Startup generation

Using an innovative plasma coating, engineering student Prince Ghosh believes he can reduce drag on turbine blades, allowing them to spin faster and longer.

Case is increasingly a place for aspiring entrepreneurs like Prince Ghosh,
who tapped an array of campus resources to put his ideas to work.

By Madeline Fixler

As he enters his fourth year at the Case School of Engineering, Prince Ghosh has already packed more into college than some people do in a career. He invented promising technology, launched a company, applied for patents and represented his university at prestigious startup competitions. All on the road to a degree in mechanical and aerospace engineering.

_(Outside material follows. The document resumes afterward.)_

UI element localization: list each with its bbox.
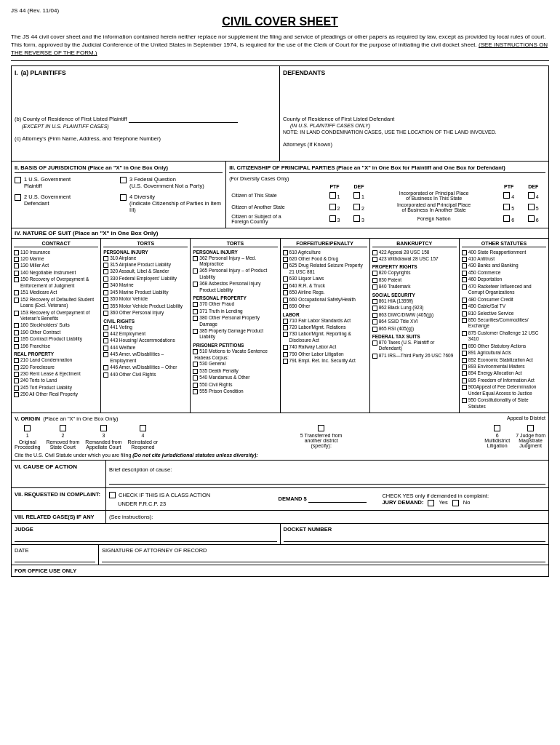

Innovative and outgoing—with engineering achievements to his credit—Ghosh finds Case to be a place of discovery and action.

“I tell incoming high school seniors that if you come to college and all you do is school, you’re wasting your money,” he said. “There’s so much more that a collegiate experience has to offer, particularly at a research university like Case.”

 He’s not alone. In fact, he represents a new kind of Case student. In decades past, student entrepreneurship was reserved for a select few, but no longer. With the help of resources such as Sears think[box], the IP Venture Clinic and LaunchNet, on-campus innovation is becoming easier and more common.

Joseph Jankowski, PhD, the Chief Innovation Officer for the Office of Research and Technology Management, sees a new culture taking root.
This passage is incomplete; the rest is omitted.